Iceberg First-Class¶
Full lakehouse operations out of the box: compaction (binpack/sort/zorder), snapshot management, schema evolution, partition evolution, time travel, and CDC streaming.
Bidirectional Streaming¶
Spark Structured Streaming to Ray Data bridge with configurable backpressure, plus a reverse bridge for Ray-to-Spark pipelines.
Agentic Layer¶
MCP server and OpenAI-compatible tool definitions (13 tools) for AI-driven lakehouse management via natural language.
CLI¶
Manage your lakehouse from the terminal: drls compact, health, tables, expire, agent, and more.
Management Console¶
React-based UI with pipeline builder (React Flow), streaming monitor (WebSocket), table explorer, and agent chat — backed by a Rust Axum server with embedded Python via PyO3.

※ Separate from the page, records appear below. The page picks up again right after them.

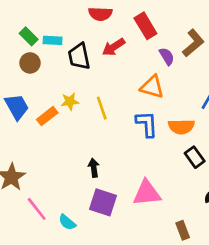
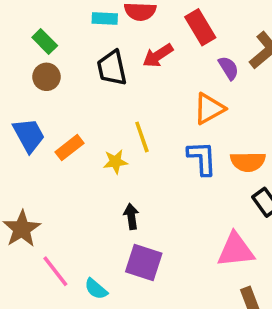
cyan rectangle: (53, 40) -> (105, 18), moved
orange triangle: (152, 87) -> (209, 109), turned -45
yellow star: (70, 101) -> (115, 162), moved
pink triangle: (147, 193) -> (236, 250), moved

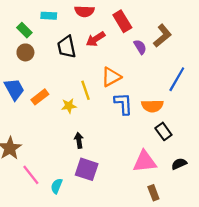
cyan rectangle: (105, 18) -> (49, 16), moved
orange triangle: (209, 109) -> (111, 77), moved
cyan semicircle: (96, 289) -> (57, 186), turned 72

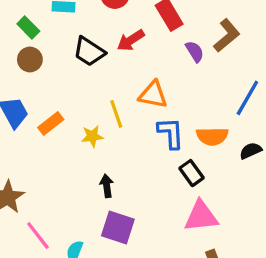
black trapezoid: (67, 47) -> (89, 52), turned -45
orange triangle: (111, 77) -> (153, 95), turned 40
black rectangle: (163, 131) -> (191, 173), moved
black semicircle: (179, 164) -> (251, 151), moved

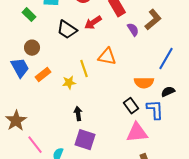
brown circle: (30, 60) -> (32, 48), moved
blue L-shape: (171, 133) -> (155, 110), moved

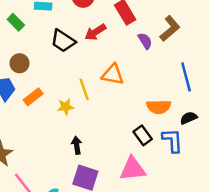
blue line: (166, 59) -> (186, 77), turned -45
pink triangle: (137, 133) -> (133, 169), moved

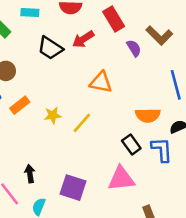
brown L-shape: (170, 28) -> (159, 35), turned 85
yellow line: (84, 89) -> (82, 123), moved, turned 60
black arrow: (77, 145) -> (30, 174), moved

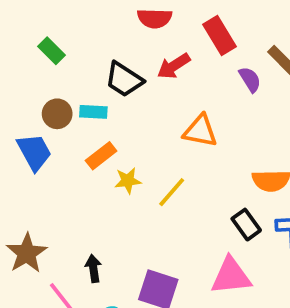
cyan rectangle: (30, 13) -> (93, 112), moved
orange rectangle: (20, 105) -> (101, 156), moved

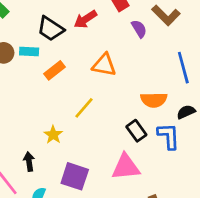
orange rectangle: (101, 156) -> (55, 70), moved
yellow star: (128, 181) -> (53, 135), moved, turned -30

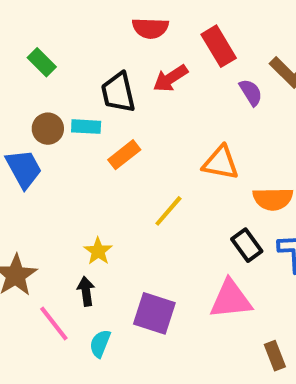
black trapezoid: (51, 29) -> (118, 92), turned 44
orange triangle: (104, 65) -> (221, 163), moved
yellow star: (53, 135) -> (98, 251), moved

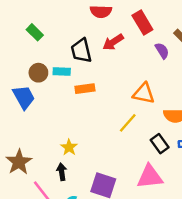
orange rectangle: (124, 155) -> (85, 89), turned 30
yellow line: (168, 211) -> (128, 123), moved

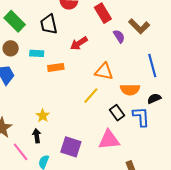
green rectangle: (35, 32) -> (15, 21), size x1.5
red arrow: (113, 42) -> (79, 43), moved
black trapezoid: (81, 51) -> (49, 24), moved
brown circle: (38, 73) -> (11, 48), moved

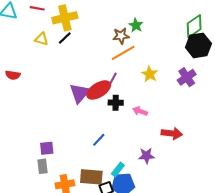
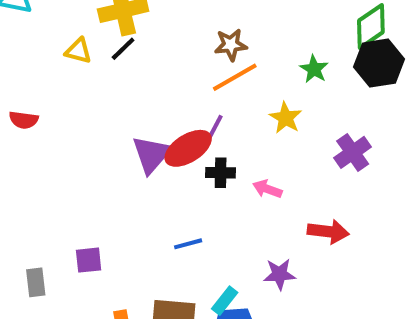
green star: (136, 25) -> (314, 69), moved
purple cross: (187, 77) -> (353, 152), moved
blue line: (99, 140) -> (188, 244), turned 32
gray rectangle: (43, 166) -> (36, 282), moved

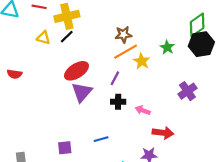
yellow star: (286, 118) -> (142, 61), moved
red ellipse: (188, 148) -> (76, 71), moved
red arrow: (328, 232) -> (163, 133), moved
purple square: (89, 260) -> (65, 148), moved

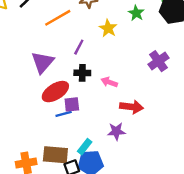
orange line: (126, 52) -> (58, 18), moved
red ellipse: (76, 71) -> (55, 92), moved
purple square: (65, 148) -> (72, 104), moved

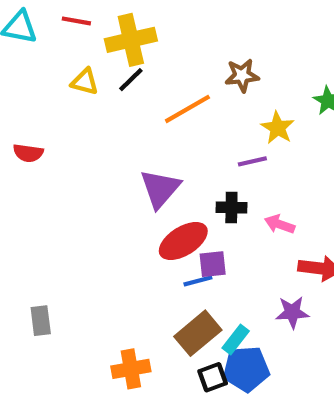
purple line: (79, 47) -> (252, 161), moved, turned 49
brown rectangle: (55, 155) -> (198, 333), moved, turned -45

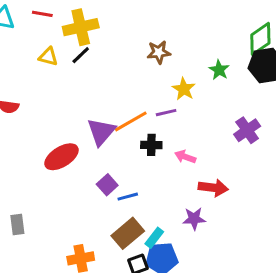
orange line: (187, 109) -> (131, 121), moved
red ellipse: (183, 241) -> (61, 157), moved
purple square: (213, 264) -> (107, 185), moved, turned -36

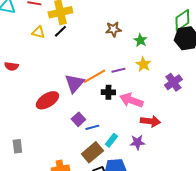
green star: (219, 70) -> (140, 40), moved
yellow star: (184, 89) -> (143, 64), moved
pink arrow: (185, 157) -> (131, 100), size x1.6
cyan rectangle: (154, 238) -> (111, 140), moved

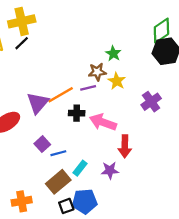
brown star: (113, 29) -> (97, 72), moved
red arrow: (150, 121) -> (125, 146), turned 84

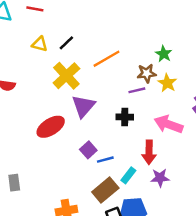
yellow cross: (22, 21) -> (66, 76), moved, turned -30
orange line: (61, 95) -> (107, 59), moved
pink arrow: (103, 122) -> (168, 124), moved
red arrow: (125, 146) -> (149, 152), moved

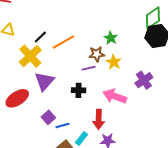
black line: (66, 43) -> (40, 37), moved

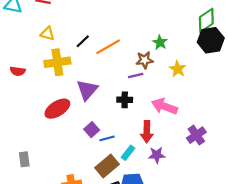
yellow cross: (30, 56) -> (57, 62), moved, turned 35
yellow star: (114, 62) -> (178, 69), moved
purple cross: (144, 80) -> (196, 135), moved

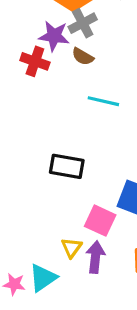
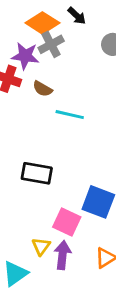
brown semicircle: (83, 57) -> (42, 89), moved

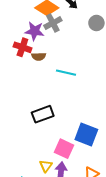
brown semicircle: (42, 89) -> (39, 56), moved, turned -32
black rectangle: (37, 173) -> (43, 114), turned -30

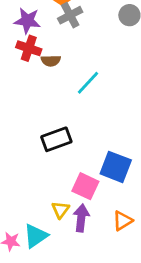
purple star: (35, 31) -> (27, 21), moved
cyan line: (66, 73) -> (88, 83), turned -60

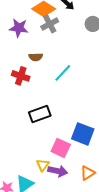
red cross: (29, 48) -> (21, 76), moved
purple arrow: (81, 218) -> (58, 171), turned 96

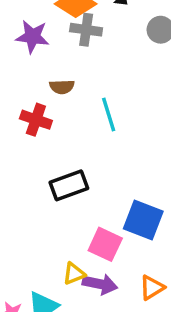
gray cross: (50, 24) -> (86, 30), turned 36
cyan line: (63, 73) -> (109, 114), turned -60
yellow triangle: (43, 165) -> (74, 274), turned 32

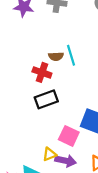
brown semicircle: (62, 87) -> (56, 56), moved
red cross: (36, 120) -> (42, 72), moved

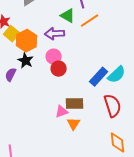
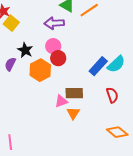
orange hexagon: (27, 41) -> (40, 70), moved
red semicircle: (113, 106) -> (112, 95), size x0.7
orange diamond: (118, 143) -> (117, 132), turned -45

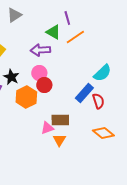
cyan semicircle: (116, 64) -> (102, 73), moved
red semicircle: (112, 95) -> (98, 101), moved
orange diamond: (117, 132) -> (103, 133), moved

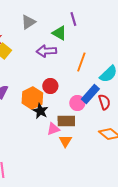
gray triangle: (14, 15) -> (28, 22), moved
orange line: (75, 37) -> (81, 62), moved, turned -36
pink circle: (39, 73) -> (77, 103), moved
black star: (11, 77) -> (40, 111), moved

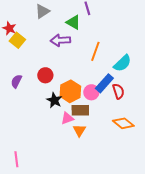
red circle: (50, 86) -> (45, 75), moved
orange hexagon: (32, 98) -> (70, 91), moved

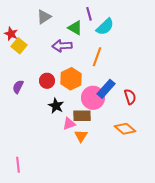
cyan semicircle: (122, 63) -> (105, 27), moved
orange hexagon: (70, 91) -> (71, 79), moved
red semicircle: (118, 91) -> (130, 97), moved
pink circle: (91, 92) -> (93, 98), size x1.5

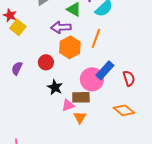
orange hexagon: (71, 79) -> (70, 47), moved

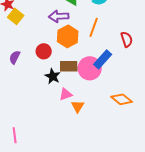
red semicircle: (129, 78) -> (127, 39), moved
brown rectangle: (81, 97) -> (69, 66), moved

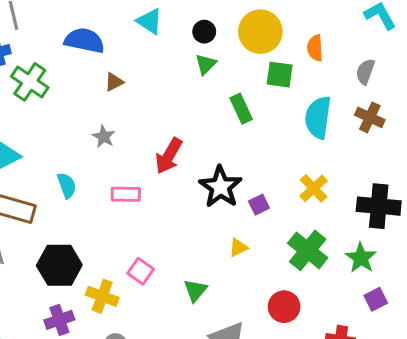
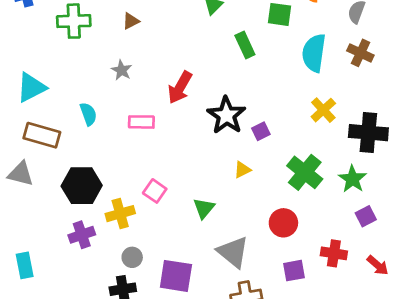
green cross: (30, 82) -> (74, 21), moved, turned -36
yellow cross: (314, 188) -> (323, 110), moved
yellow cross: (102, 296) -> (120, 214), turned -36

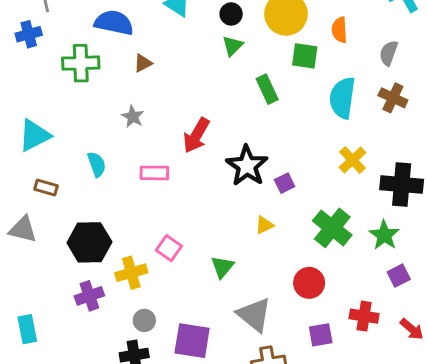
brown rectangle: (42, 135) -> (46, 187), size x0.6

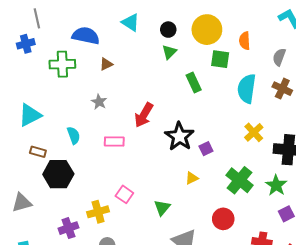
gray triangle: (23, 229) -> (22, 203), moved, turned -30
black hexagon: (89, 242) -> (58, 174), moved

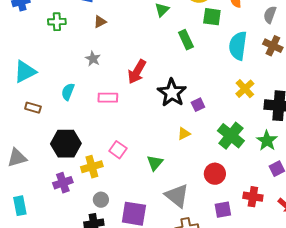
green cross: (62, 64) -> (57, 22), size x0.7
cyan semicircle: (74, 135) -> (68, 92), turned -138
black hexagon: (58, 174) -> (66, 144), moved

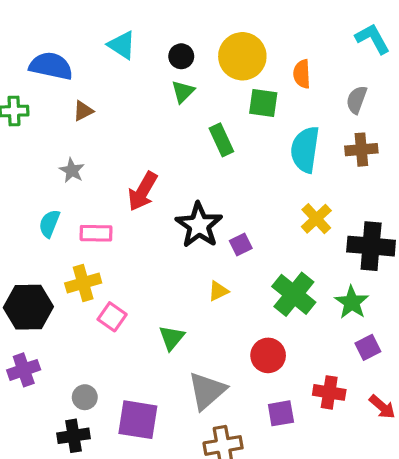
brown cross: (273, 46) -> (361, 150), turned -30
cyan semicircle: (68, 92) -> (49, 224), moved
yellow cross: (92, 167) -> (83, 283), moved
gray triangle: (177, 196) -> (207, 391), turned 40

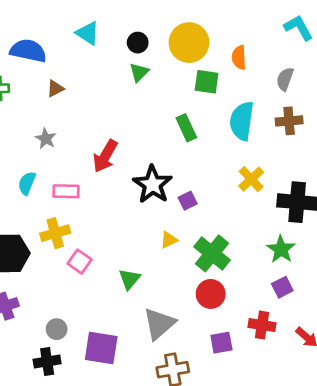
green rectangle: (221, 140) -> (186, 128), moved
green cross: (294, 294) -> (212, 253), moved
purple square: (368, 347) -> (282, 287), moved

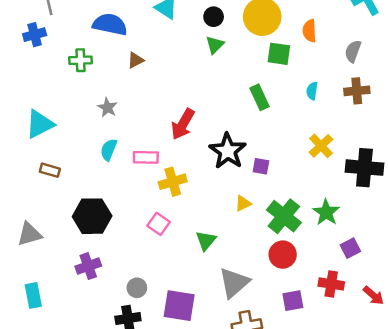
cyan semicircle: (242, 121) -> (312, 91), size x0.5
gray star: (46, 139) -> (107, 107), moved
purple square: (188, 201) -> (261, 166), turned 36
yellow cross: (55, 233) -> (173, 182), moved
green star: (281, 249) -> (326, 212), moved

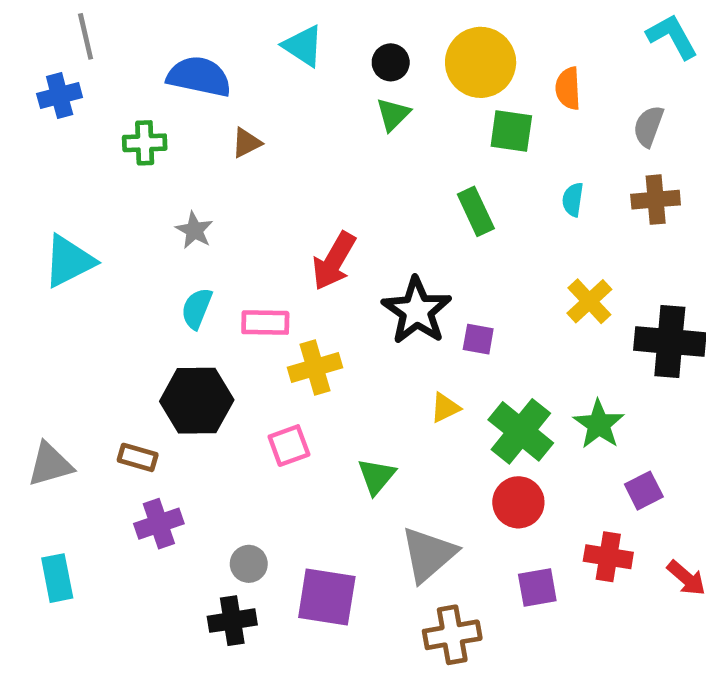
brown rectangle: (50, 170) -> (138, 457), moved
black hexagon: (92, 216) -> (197, 401), moved
pink square: (159, 224) -> (289, 446), turned 35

Pipeline Versioning & Environments¶
Versioned pipeline definitions with a managed environment lifecycle: development → QA → UAT → production → retired. Approval gates require Lead Data Engineer sign-off for promotions to UAT and production. JSON import/export with format version compatibility.
Notebook Service¶
Per-user marimo notebook environments running in Kubernetes. The backend manages pod lifecycle and reverse-proxies notebook traffic, while the frontend provides a seamless embedded experience.
Architecture¶
graph TB
subgraph "User Interfaces"
CLI["CLI (Click)"]
React["React UI :5173"]
MCP["MCP Server :8100"]
end
subgraph "Backend Services"
Axum["Axum REST :3000"]
PyO3["PyO3 (embedded Python)"]
SQLite["SQLite (pipelines, config,\nversions, approvals)"]
end
subgraph "Python Runtime"
Agent["TRex"]
Core["Core Runtime"]
end
subgraph "Execution"
Spark["Spark-on-Ray"]
Ray["Ray Cluster"]
Iceberg["Iceberg Tables"]
end
CLI --> Core
React --> Axum
Axum --> PyO3
PyO3 --> Core
PyO3 --> Agent
Axum --> SQLite
MCP --> Agent
Agent --> Core
Core --> Spark
Spark --> Ray
Spark --> Iceberg
Quick Start¶
import ray
import drls
ray.init()
spark = drls.init_spark("demo", num_executors=1, executor_cores=1, executor_memory="500M")
# Run a query
assert spark.range(10).count() == 10
# Create an Iceberg table
spark.sql("CREATE TABLE drls.db.events (id BIGINT, ts TIMESTAMP) USING iceberg")
drls.stop_spark()
ray.shutdown()
See the Installation Guide and Quickstart for more.
License¶
| Component | License |
|---|---|
| Core library, CLI, agentic tools, gRPC server | Apache License 2.0 |
| UI (Rust backend + React frontend) | BSL / Proprietary |
This project includes code derived from RayDP (Apache 2.0). See NOTICE for details.